■ **Assignment**:
When you reach the line holding "再交付申請の手続き・申請書類のご案内 (142, 1219)" in the material below, return that line and each one after it, word for word, with the pictures dropped.

■ **Input material**:

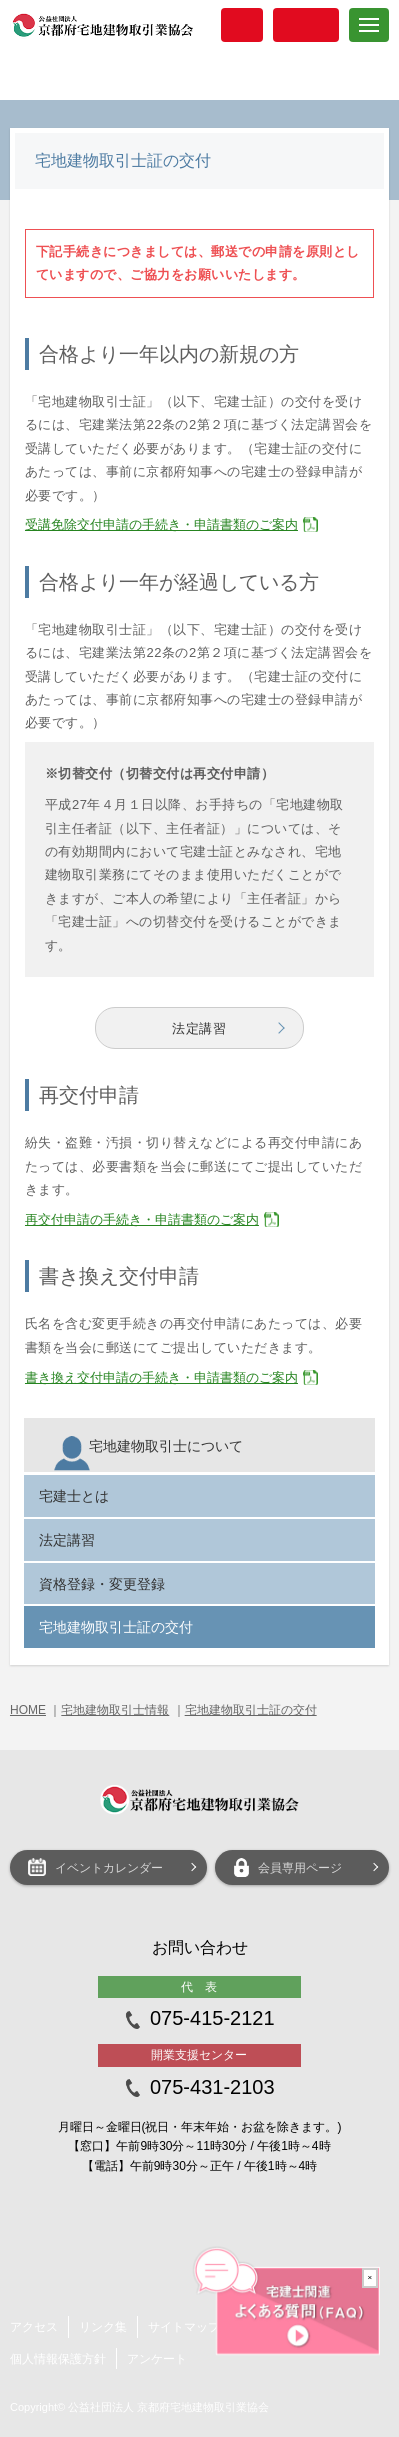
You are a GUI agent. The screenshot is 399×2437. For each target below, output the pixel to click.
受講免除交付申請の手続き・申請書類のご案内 (161, 524)
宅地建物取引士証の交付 (251, 1710)
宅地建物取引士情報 (115, 1710)
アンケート (157, 2359)
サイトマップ (184, 2327)
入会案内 (242, 25)
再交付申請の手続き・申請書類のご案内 (142, 1219)
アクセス (34, 2327)
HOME (28, 1710)
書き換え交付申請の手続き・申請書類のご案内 (161, 1377)
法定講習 (199, 1028)
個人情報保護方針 (58, 2359)
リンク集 (103, 2327)
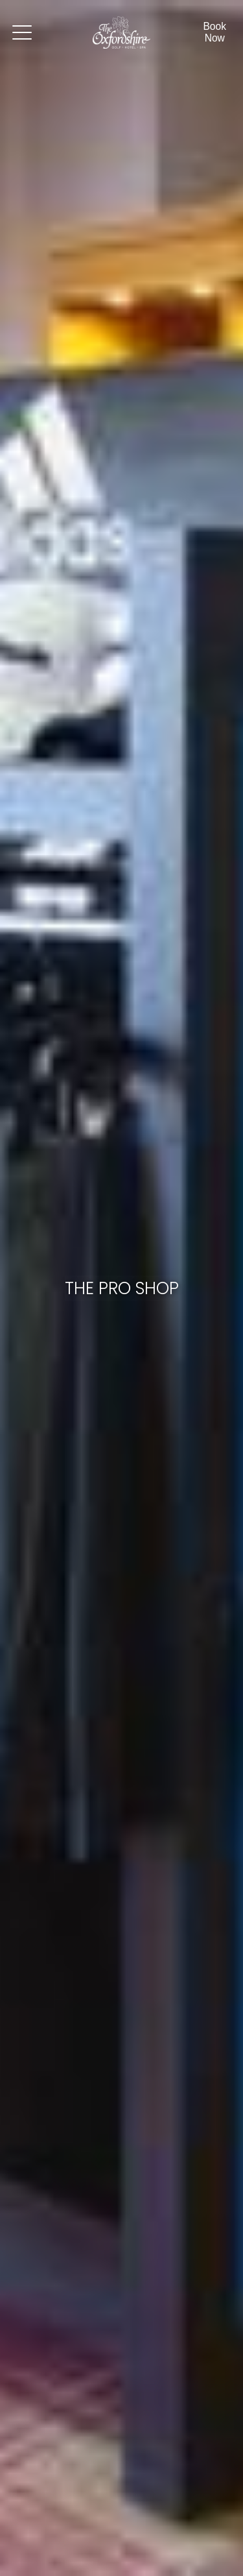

■ **Result for this task**:
再交付申請の手続き・申請書類のご案内 (142, 1219)
アクセス (34, 2327)
HOME (28, 1710)
書き換え交付申請の手続き・申請書類のご案内 (161, 1377)
法定講習 (199, 1028)
個人情報保護方針 (58, 2359)
リンク集 (103, 2327)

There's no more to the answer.